R&D CENTER

Three genome sequences of Coffea arabica var. typica (Rubiaceae) with the Coffee Genome Database

Jongsun Park*, Hong Xi, Yongsung Kim, Deokgyu Lee, and Jongwook Woo
URL  
Coffee is one of favorite drink in the world. The best countries for coffee production in the world are Brazil, Vietnam, and Indonesia. Recently, Coffea canephora which is paternal species of Coffea arabica was successfully sequenced. It presents overall features of coffee genome, however, it is not cultivated species for coffee bean. With the aid of next generation sequencing technologies, we sequenced cold-resistance coffee tree (CR) which can survive without falling leaves at -2 degree in Jeju island in Korea, another coffee tree (HP) which produces a large amount of coffee beans, and C. arabica var. typica (TY).
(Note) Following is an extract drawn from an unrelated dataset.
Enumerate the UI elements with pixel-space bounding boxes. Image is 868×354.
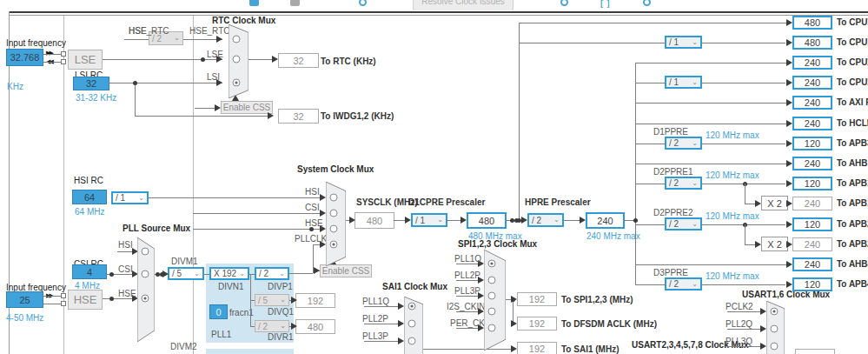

Genome of C. arabica which is tetraploid, inherited from C. canephora and C. eugenioides was estimated around 1.3Gbp to 1.4Gbp from those of two parental species. Around 246 Gbp raw data (189.2x coverage) were generated from CR for de novo assembly and 49 Gbp and 98 Gbp were from HP and TY, respectively. Currently assembled sequence presents that total length is 1.285Gbp (N50 is 10,734bp) and longest contig is 278kb. TY genome was de novo assembled resulting that 1.024Gbp (N50 is 2,586bp) and longest contig is 144kb. Alignment of HP reads against CR genome presents that 823,724 SNPs and 50,369 INDELs. For efficient comparative genomics analyses of Coffee genomes we sequenced, we established web-based Coffee Genome Database (CGD; http://www.coffeegenome.info/) with CR genome, SNVs identified from several coffee trees, as well as EST and RNA-Seq publicly available. It also provides InterPro statistics to analyze functional domains detected by InterProScan, BLAST search, basic Genome Browser to navigate genomes, and SNV browser for single nucleotide variations. provides personalized space to collect sequences fur further diverse analyses on the web. It will be an integrated analysis platform for coffee comparative genomics.